# Trying to set up a raid with no instructions



## Roach13 (Sep 5, 2006)

Hi All,

I have a tough one here. At least for me. we just inherited a macpro with a 6TB fibre channel RAID. I was the lucky guy in teh company that got it but now I also get the headache of trying to figure out how to make it work without any instructions. It was gear that came from another city and all I got were boxes of hardware with not manuals or any answers. 

I thought I had it figured out but then in the middle of a transfer the RAID just shut itself off. When I tried to reboot it a red light camne on and a whining sound (Like and Alarm). 

One of the main things I'm confused about is that it came with 2 Eathernet cables along with the fibre channel cables. I never hooked up the eathernet cables and I thought it was working until now. If I hook up the eathernet cables then I don't have internet access, is this needed? 

Here's what I've got:

Macpro
2x3 Ghz Quad-Core Intel Xeon (Running OSX 10.4.11)

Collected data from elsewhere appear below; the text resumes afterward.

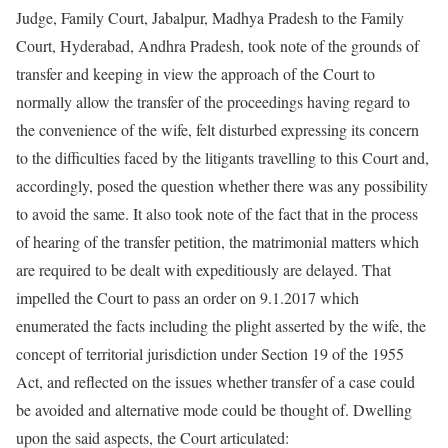
Judge, Family Court, Jabalpur, Madhya Pradesh to the Family
Court, Hyderabad, Andhra Pradesh, took note of the grounds of
transfer and keeping in view the approach of the Court to
normally allow the transfer of the proceedings having regard to
the convenience of the wife, felt disturbed expressing its concern
to the difficulties faced by the litigants travelling to this Court and,
accordingly, posed the question whether there was any possibility
to avoid the same. It also took note of the fact that in the process
of hearing of the transfer petition, the matrimonial matters which
are required to be dealt with expeditiously are delayed. That
impelled the Court to pass an order on 9.1.2017 which
enumerated the facts including the plight asserted by the wife, the
concept of territorial jurisdiction under Section 19 of the 1955
Act, and reflected on the issues whether transfer of a case could
be avoided and alternative mode could be thought of. Dwelling
upon the said aspects, the Court articulated: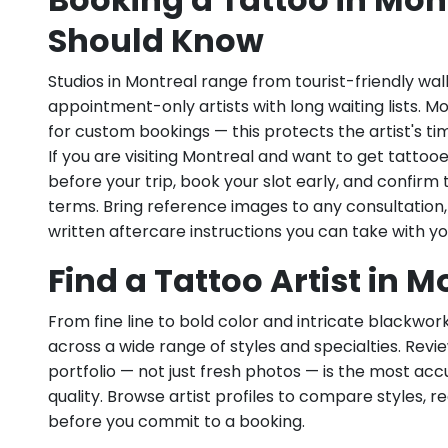
Should Know
Studios in Montreal range from tourist-friendly wal
appointment-only artists with long waiting lists. M
for custom bookings — this protects the artist's ti
If you are visiting Montreal and want to get tattoo
before your trip, book your slot early, and confirm 
terms. Bring reference images to any consultation
written aftercare instructions you can take with yo
Find a Tattoo Artist in 
From fine line to bold color and intricate blackwor
across a wide range of styles and specialties. Revie
portfolio — not just fresh photos — is the most ac
quality. Browse artist profiles to compare styles, re
before you commit to a booking.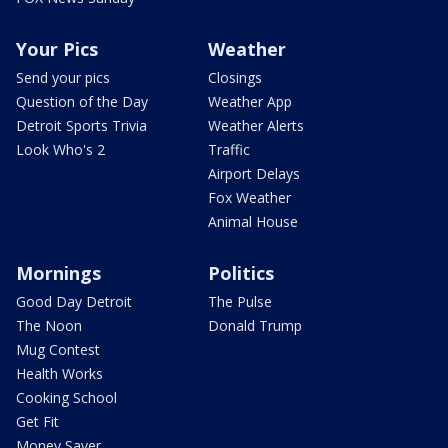
Your Pics
Weather
Send your pics
Closings
Question of the Day
Weather App
Detroit Sports Trivia
Weather Alerts
Look Who's 2
Traffic
Airport Delays
Fox Weather
Animal House
Mornings
Politics
Good Day Detroit
The Pulse
The Noon
Donald Trump
Mug Contest
Health Works
Cooking School
Get Fit
Money Saver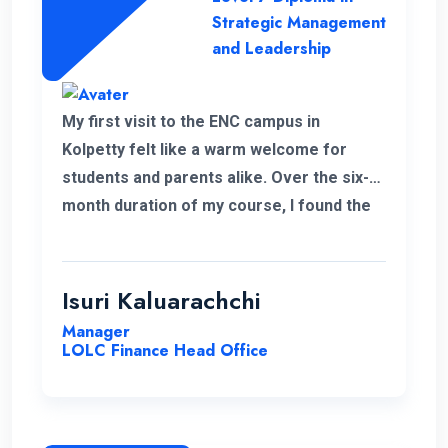
Strategic Management
and Leadership
My first visit to the ENC campus in
Kolpetty felt like a warm welcome for
students and parents alike. Over the six-
month duration of my course, I found the
communication to be consistently
excellent and the overall organization
highly effective, contributing to a positive
Isuri Kaluarachchi
learning environment.
Manager
LOLC Finance Head Office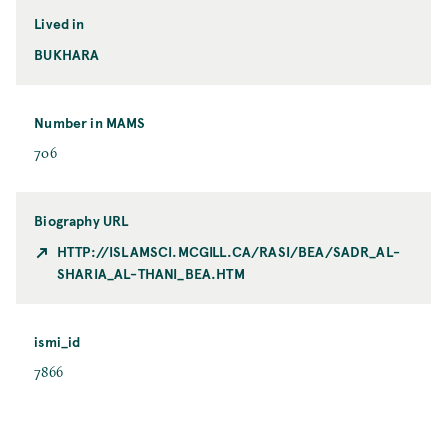
Lived in
BUKHARA
Number in MAMS
706
Biography URL
HTTP://ISLAMSCI.MCGILL.CA/RASI/BEA/SADR_AL-
SHARIA_AL-THANI_BEA.HTM
ismi_id
7866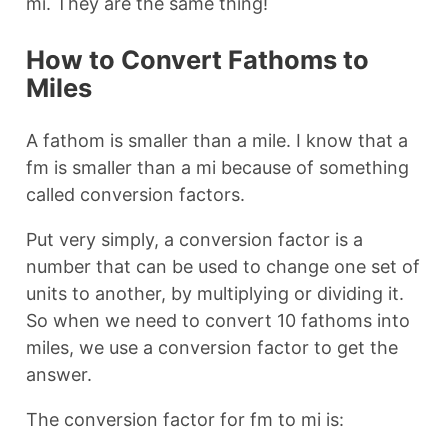
mi. They are the same thing!
How to Convert Fathoms to
Miles
A fathom is smaller than a mile. I know that a
fm is smaller than a mi because of something
called conversion factors.
Put very simply, a conversion factor is a
number that can be used to change one set of
units to another, by multiplying or dividing it.
So when we need to convert 10 fathoms into
miles, we use a conversion factor to get the
answer.
The conversion factor for fm to mi is: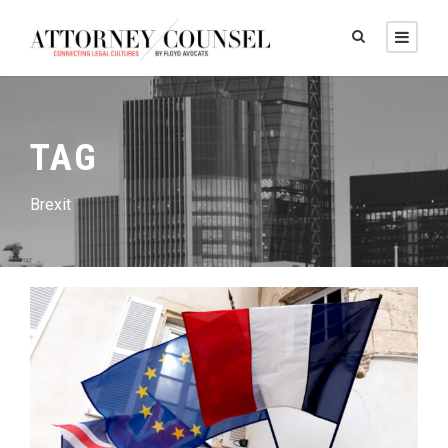
TAG
Brexit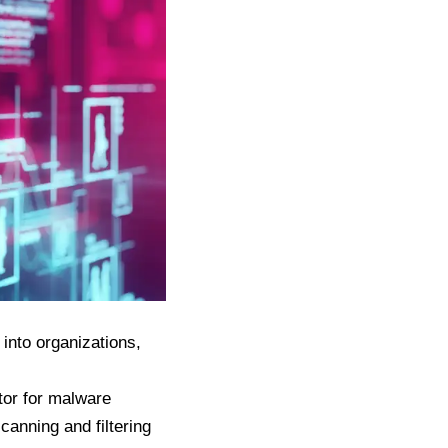
into organizations,
tor for malware
canning and filtering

I'm not too knowledgable with raids and I'm not really sure what this setup is so here's what I can tell you:

Fibre Channel Domain 0
Capacity-4.09TB
SCSI Logical UNit Number-0
Model-Xserve RAID
Revision-1.51
Removeable Media-Yes
Detachable Drive-No
BSD name-disk5
os9 drivers-no
S.M.A.R.T. status-Not supported

Fibre Channel Domain 1
Capacity-2.27TB
SCSI Logical UNit Number-0
Model-Xserve RAID
Revision-1.51
Removeable Media-Yes
Detachable Drive-No
BSD name-disk4
os9 drivers-no
S.M.A.R.T. status-Not supported

Thanks in advance for your help. I feel completely lost on this one.


----------